Frequently asked questions
Can AI write a whole FiveM resource?
For small, well-scoped resources, yes — a command, a job interaction, a database-backed feature. For large systems you get better results building one resource (and one feature) at a time and wiring them together yourself. The limiting factor is rarely the AI’s Lua; it is whether the AI knows your exact framework surface. Tell it the stack and it goes from "compiles but does nothing" to "runs".
Which framework should I tell the AI I use?
Whichever your server actually runs — and be specific: QBCore (qb-core), Qbox (qbx_core), ESX Legacy, or standalone. They expose different functions, so "make it QBCore" and "make it Qbox" produce different, non-interchangeable code. If you do not name one, the model guesses, and that guess is where most broken AI scripts come from.
Why does ChatGPT invent FiveM natives and ox_lib functions?
FiveM is a niche ecosystem and its public training signal is thin and often outdated. When a general model has not seen the real API, it fills the gap with a plausible-sounding name — lib.notifyPlayer(), QBCore.Functions.GiveMoney() — that never existed. The code compiles and then fails at runtime.
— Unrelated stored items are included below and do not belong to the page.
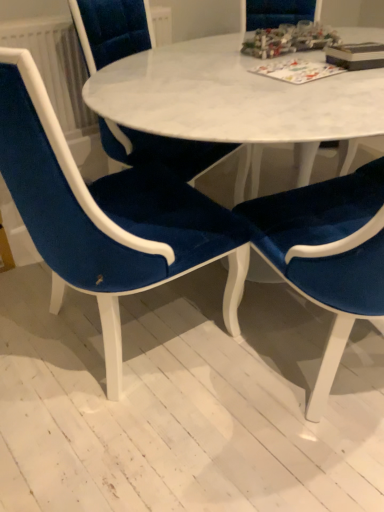 Question: Is white textured radiator at upper left wider or thinner than velvet blue chair at center, which is the second chair from left to right?

Choices:
 (A) wide
 (B) thin

Answer: (B)

Question: Is white textured radiator at upper left taller or shorter than velvet blue chair at center, which is the second chair from left to right?

Choices:
 (A) short
 (B) tall

Answer: (A)

Question: Which object is the closest to the hardcover book at upper right, the 2th book in the left-to-right sequence?

Choices:
 (A) matte paper board game at upper center, acting as the first book starting from the left
 (B) white textured radiator at upper left
 (C) velvet blue chair at center, the third chair positioned from the left
 (D) velvet blue chair at lower left, which is the 1th chair from left to right
 (E) velvet blue chair at center, the 2th chair viewed from the right

Answer: (A)

Question: Considering the real-world distances, which object is farthest from the velvet blue chair at center, the third chair positioned from the left?

Choices:
 (A) velvet blue chair at center, which is the second chair from left to right
 (B) white textured radiator at upper left
 (C) velvet blue chair at lower left, which is the 1th chair from left to right
 (D) matte paper board game at upper center, the 2th book from the right
 (E) hardcover book at upper right, which is the 1th book in right-to-left order

Answer: (B)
Naming the real exports in your prompt, or using a FiveM-aware tool, is what stops it.
Is AI-generated code allowed on FiveM servers?
Treat AI as a development assistant for code you own and understand, the same way you would use it for any other project. Cfx.re places restrictions on AI-generated content resources distributed to players, so the safe framing is: use AI to help you write and debug your own scripts, then review and test everything before it goes live.
Do I still need to know Lua?
Enough to read it, yes. AI removes most of the boilerplate and the framework lookup, but you are still the one who decides whether the output is correct, secure (server-authoritative), and performant. The developers who get the most out of AI are the ones who can spot a wrong export or a client-side trust bug in the generated code.